[Data entries]
________________________

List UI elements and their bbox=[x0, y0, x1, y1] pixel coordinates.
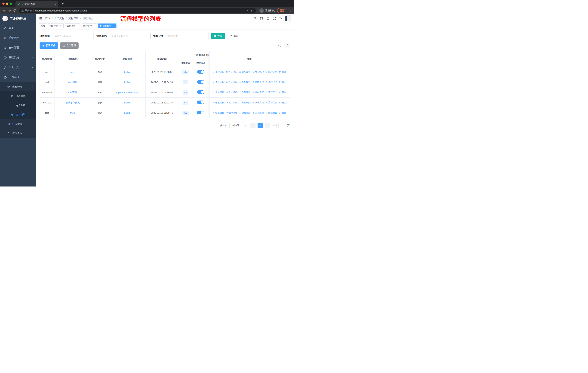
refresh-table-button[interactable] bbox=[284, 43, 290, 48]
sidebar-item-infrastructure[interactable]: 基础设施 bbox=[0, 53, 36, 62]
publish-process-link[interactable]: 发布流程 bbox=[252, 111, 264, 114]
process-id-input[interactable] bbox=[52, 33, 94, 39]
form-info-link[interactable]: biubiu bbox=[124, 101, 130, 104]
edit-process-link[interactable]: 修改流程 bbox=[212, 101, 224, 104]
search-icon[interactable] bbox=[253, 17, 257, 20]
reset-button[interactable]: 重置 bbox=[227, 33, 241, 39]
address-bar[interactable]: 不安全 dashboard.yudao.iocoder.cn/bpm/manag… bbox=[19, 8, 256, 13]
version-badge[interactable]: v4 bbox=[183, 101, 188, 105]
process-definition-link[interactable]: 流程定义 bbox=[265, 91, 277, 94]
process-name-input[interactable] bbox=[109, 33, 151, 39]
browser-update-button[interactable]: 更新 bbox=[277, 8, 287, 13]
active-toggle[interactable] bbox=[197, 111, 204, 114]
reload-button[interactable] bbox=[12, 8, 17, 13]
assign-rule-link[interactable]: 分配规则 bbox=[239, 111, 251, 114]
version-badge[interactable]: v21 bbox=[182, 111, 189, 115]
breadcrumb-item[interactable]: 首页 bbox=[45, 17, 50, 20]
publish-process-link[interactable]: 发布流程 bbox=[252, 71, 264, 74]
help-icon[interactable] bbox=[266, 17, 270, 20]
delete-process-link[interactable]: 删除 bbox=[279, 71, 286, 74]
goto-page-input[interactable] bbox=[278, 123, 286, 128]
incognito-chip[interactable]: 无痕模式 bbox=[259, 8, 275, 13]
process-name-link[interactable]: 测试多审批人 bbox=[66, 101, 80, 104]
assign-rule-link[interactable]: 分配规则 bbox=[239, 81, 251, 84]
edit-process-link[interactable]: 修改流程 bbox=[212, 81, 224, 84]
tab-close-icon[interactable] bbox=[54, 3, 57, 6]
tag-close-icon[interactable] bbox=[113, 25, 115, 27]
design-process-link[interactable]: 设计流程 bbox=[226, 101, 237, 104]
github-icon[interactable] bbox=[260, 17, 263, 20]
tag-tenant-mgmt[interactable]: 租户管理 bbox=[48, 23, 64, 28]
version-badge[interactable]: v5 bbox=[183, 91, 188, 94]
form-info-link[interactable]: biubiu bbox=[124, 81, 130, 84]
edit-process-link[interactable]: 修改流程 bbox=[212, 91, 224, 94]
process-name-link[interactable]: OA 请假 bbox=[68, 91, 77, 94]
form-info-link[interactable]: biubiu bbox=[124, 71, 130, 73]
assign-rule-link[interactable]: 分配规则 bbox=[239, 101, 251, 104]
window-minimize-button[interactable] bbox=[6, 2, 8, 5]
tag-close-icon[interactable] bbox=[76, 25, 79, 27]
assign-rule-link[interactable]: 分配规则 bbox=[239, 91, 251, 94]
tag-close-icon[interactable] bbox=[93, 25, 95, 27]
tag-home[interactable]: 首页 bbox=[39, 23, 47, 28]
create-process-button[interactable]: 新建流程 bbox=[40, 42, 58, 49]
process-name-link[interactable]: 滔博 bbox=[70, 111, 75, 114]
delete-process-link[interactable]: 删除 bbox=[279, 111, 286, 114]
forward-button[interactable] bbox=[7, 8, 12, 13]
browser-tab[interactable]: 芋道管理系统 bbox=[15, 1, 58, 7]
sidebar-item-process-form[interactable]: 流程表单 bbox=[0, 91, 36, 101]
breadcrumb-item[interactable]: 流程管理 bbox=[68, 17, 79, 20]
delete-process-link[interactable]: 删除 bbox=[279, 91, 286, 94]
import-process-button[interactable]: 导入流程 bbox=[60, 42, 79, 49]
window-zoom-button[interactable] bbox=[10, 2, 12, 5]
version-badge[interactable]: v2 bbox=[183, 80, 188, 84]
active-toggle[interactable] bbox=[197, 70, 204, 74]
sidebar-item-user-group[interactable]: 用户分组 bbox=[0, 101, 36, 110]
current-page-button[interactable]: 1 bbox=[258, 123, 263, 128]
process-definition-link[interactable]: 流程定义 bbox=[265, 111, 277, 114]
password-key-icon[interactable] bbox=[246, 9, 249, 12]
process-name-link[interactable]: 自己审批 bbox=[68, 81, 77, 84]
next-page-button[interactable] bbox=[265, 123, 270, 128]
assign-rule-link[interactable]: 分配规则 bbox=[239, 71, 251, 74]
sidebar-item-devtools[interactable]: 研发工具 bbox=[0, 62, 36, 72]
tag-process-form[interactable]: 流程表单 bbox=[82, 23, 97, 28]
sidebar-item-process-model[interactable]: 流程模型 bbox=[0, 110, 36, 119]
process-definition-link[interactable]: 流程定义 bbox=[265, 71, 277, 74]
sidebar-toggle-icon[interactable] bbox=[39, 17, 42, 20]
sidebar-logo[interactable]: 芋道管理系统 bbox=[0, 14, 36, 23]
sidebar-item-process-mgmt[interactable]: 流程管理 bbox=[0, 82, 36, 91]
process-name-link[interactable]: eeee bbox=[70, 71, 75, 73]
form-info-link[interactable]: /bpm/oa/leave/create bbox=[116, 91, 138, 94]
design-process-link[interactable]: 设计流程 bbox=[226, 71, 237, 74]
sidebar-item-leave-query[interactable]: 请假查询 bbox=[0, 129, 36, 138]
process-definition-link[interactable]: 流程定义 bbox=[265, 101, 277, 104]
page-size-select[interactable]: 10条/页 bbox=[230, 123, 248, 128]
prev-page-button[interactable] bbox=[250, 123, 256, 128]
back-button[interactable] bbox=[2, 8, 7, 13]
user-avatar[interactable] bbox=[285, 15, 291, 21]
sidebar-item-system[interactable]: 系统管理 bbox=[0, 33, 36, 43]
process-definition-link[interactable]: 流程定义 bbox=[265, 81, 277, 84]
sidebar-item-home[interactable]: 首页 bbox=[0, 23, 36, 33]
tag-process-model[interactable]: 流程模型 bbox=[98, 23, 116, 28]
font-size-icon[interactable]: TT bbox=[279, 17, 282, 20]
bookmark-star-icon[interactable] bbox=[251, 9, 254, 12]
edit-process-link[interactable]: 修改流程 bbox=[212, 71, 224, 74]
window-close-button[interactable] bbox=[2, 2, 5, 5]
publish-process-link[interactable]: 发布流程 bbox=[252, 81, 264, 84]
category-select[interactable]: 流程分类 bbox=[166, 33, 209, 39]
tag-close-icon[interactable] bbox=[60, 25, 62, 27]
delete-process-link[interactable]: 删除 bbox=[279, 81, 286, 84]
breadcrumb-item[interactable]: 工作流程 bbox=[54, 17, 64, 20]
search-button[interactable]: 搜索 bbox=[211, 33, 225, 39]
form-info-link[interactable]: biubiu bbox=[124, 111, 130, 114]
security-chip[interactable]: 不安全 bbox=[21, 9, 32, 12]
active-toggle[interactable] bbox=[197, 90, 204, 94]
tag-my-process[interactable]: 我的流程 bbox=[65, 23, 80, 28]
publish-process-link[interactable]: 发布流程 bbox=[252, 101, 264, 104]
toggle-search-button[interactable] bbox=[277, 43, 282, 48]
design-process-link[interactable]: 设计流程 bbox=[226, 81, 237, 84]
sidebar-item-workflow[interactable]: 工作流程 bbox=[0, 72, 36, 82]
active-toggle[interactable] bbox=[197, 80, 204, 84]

________________________

=== What to do ===
Repeat the entries verbatim; no pictures.

=== Your solution ===
List UI elements and their bbox=[x0, y0, x1, y1] pixel coordinates.
refresh-table-button[interactable] bbox=[284, 43, 290, 48]
sidebar-item-infrastructure[interactable]: 基础设施 bbox=[0, 53, 36, 62]
publish-process-link[interactable]: 发布流程 bbox=[252, 111, 264, 114]
process-id-input[interactable] bbox=[52, 33, 94, 39]
form-info-link[interactable]: biubiu bbox=[124, 101, 130, 104]
edit-process-link[interactable]: 修改流程 bbox=[212, 101, 224, 104]
search-icon[interactable] bbox=[253, 17, 257, 20]
reset-button[interactable]: 重置 bbox=[227, 33, 241, 39]
address-bar[interactable]: 不安全 dashboard.yudao.iocoder.cn/bpm/manag… bbox=[19, 8, 256, 13]
version-badge[interactable]: v4 bbox=[183, 101, 188, 105]
process-definition-link[interactable]: 流程定义 bbox=[265, 91, 277, 94]
process-name-input[interactable] bbox=[109, 33, 151, 39]
browser-update-button[interactable]: 更新 bbox=[277, 8, 287, 13]
active-toggle[interactable] bbox=[197, 111, 204, 114]
reload-button[interactable] bbox=[12, 8, 17, 13]
assign-rule-link[interactable]: 分配规则 bbox=[239, 111, 251, 114]
version-badge[interactable]: v21 bbox=[182, 111, 189, 115]
breadcrumb-item[interactable]: 首页 bbox=[45, 17, 50, 20]
publish-process-link[interactable]: 发布流程 bbox=[252, 71, 264, 74]
help-icon[interactable] bbox=[266, 17, 270, 20]
delete-process-link[interactable]: 删除 bbox=[279, 71, 286, 74]
goto-page-input[interactable] bbox=[278, 123, 286, 128]
incognito-chip[interactable]: 无痕模式 bbox=[259, 8, 275, 13]
process-name-link[interactable]: 测试多审批人 bbox=[66, 101, 80, 104]
assign-rule-link[interactable]: 分配规则 bbox=[239, 81, 251, 84]
edit-process-link[interactable]: 修改流程 bbox=[212, 81, 224, 84]
tab-close-icon[interactable] bbox=[54, 3, 57, 6]
tag-close-icon[interactable] bbox=[113, 25, 115, 27]
design-process-link[interactable]: 设计流程 bbox=[226, 101, 237, 104]
github-icon[interactable] bbox=[260, 17, 263, 20]
tag-tenant-mgmt[interactable]: 租户管理 bbox=[48, 23, 64, 28]
version-badge[interactable]: v5 bbox=[183, 91, 188, 94]
form-info-link[interactable]: biubiu bbox=[124, 81, 130, 84]
edit-process-link[interactable]: 修改流程 bbox=[212, 91, 224, 94]
process-name-link[interactable]: OA 请假 bbox=[68, 91, 77, 94]
form-info-link[interactable]: biubiu bbox=[124, 71, 130, 73]
assign-rule-link[interactable]: 分配规则 bbox=[239, 101, 251, 104]
window-minimize-button[interactable] bbox=[6, 2, 8, 5]
tag-close-icon[interactable] bbox=[76, 25, 79, 27]
assign-rule-link[interactable]: 分配规则 bbox=[239, 91, 251, 94]
tag-close-icon[interactable] bbox=[93, 25, 95, 27]
tag-home[interactable]: 首页 bbox=[39, 23, 47, 28]
create-process-button[interactable]: 新建流程 bbox=[40, 42, 58, 49]
process-name-link[interactable]: 滔博 bbox=[70, 111, 75, 114]
delete-process-link[interactable]: 删除 bbox=[279, 111, 286, 114]
forward-button[interactable] bbox=[7, 8, 12, 13]
browser-tab[interactable]: 芋道管理系统 bbox=[15, 1, 58, 7]
sidebar-item-process-form[interactable]: 流程表单 bbox=[0, 91, 36, 101]
breadcrumb-item[interactable]: 流程管理 bbox=[68, 17, 79, 20]
delete-process-link[interactable]: 删除 bbox=[279, 91, 286, 94]
import-process-button[interactable]: 导入流程 bbox=[60, 42, 79, 49]
window-zoom-button[interactable] bbox=[10, 2, 12, 5]
version-badge[interactable]: v2 bbox=[183, 80, 188, 84]
active-toggle[interactable] bbox=[197, 70, 204, 74]
sidebar-item-user-group[interactable]: 用户分组 bbox=[0, 101, 36, 110]
current-page-button[interactable]: 1 bbox=[258, 123, 263, 128]
process-definition-link[interactable]: 流程定义 bbox=[265, 111, 277, 114]
password-key-icon[interactable] bbox=[246, 9, 249, 12]
process-name-link[interactable]: 自己审批 bbox=[68, 81, 77, 84]
next-page-button[interactable] bbox=[265, 123, 270, 128]
assign-rule-link[interactable]: 分配规则 bbox=[239, 71, 251, 74]
sidebar-item-devtools[interactable]: 研发工具 bbox=[0, 62, 36, 72]
tag-process-form[interactable]: 流程表单 bbox=[82, 23, 97, 28]
sidebar-item-process-model[interactable]: 流程模型 bbox=[0, 110, 36, 119]
process-definition-link[interactable]: 流程定义 bbox=[265, 71, 277, 74]
sidebar-toggle-icon[interactable] bbox=[39, 17, 42, 20]
sidebar-logo[interactable]: 芋道管理系统 bbox=[0, 14, 36, 23]
sidebar-item-process-mgmt[interactable]: 流程管理 bbox=[0, 82, 36, 91]
process-name-link[interactable]: eeee bbox=[70, 71, 75, 73]
form-info-link[interactable]: /bpm/oa/leave/create bbox=[116, 91, 138, 94]
design-process-link[interactable]: 设计流程 bbox=[226, 71, 237, 74]
sidebar-item-leave-query[interactable]: 请假查询 bbox=[0, 129, 36, 138]
process-definition-link[interactable]: 流程定义 bbox=[265, 101, 277, 104]
page-size-select[interactable]: 10条/页 bbox=[230, 123, 248, 128]
prev-page-button[interactable] bbox=[250, 123, 256, 128]
back-button[interactable] bbox=[2, 8, 7, 13]
user-avatar[interactable] bbox=[285, 15, 291, 21]
sidebar-item-system[interactable]: 系统管理 bbox=[0, 33, 36, 43]
process-definition-link[interactable]: 流程定义 bbox=[265, 81, 277, 84]
sidebar-item-home[interactable]: 首页 bbox=[0, 23, 36, 33]
tag-process-model[interactable]: 流程模型 bbox=[98, 23, 116, 28]
font-size-icon[interactable]: TT bbox=[279, 17, 282, 20]
bookmark-star-icon[interactable] bbox=[251, 9, 254, 12]
edit-process-link[interactable]: 修改流程 bbox=[212, 71, 224, 74]
window-close-button[interactable] bbox=[2, 2, 5, 5]
publish-process-link[interactable]: 发布流程 bbox=[252, 81, 264, 84]
category-select[interactable]: 流程分类 bbox=[166, 33, 209, 39]
tag-close-icon[interactable] bbox=[60, 25, 62, 27]
delete-process-link[interactable]: 删除 bbox=[279, 81, 286, 84]
breadcrumb-item[interactable]: 工作流程 bbox=[54, 17, 64, 20]
search-button[interactable]: 搜索 bbox=[211, 33, 225, 39]
form-info-link[interactable]: biubiu bbox=[124, 111, 130, 114]
security-chip[interactable]: 不安全 bbox=[21, 9, 32, 12]
active-toggle[interactable] bbox=[197, 90, 204, 94]
tag-my-process[interactable]: 我的流程 bbox=[65, 23, 80, 28]
publish-process-link[interactable]: 发布流程 bbox=[252, 101, 264, 104]
toggle-search-button[interactable] bbox=[277, 43, 282, 48]
design-process-link[interactable]: 设计流程 bbox=[226, 81, 237, 84]
sidebar-item-workflow[interactable]: 工作流程 bbox=[0, 72, 36, 82]
active-toggle[interactable] bbox=[197, 80, 204, 84]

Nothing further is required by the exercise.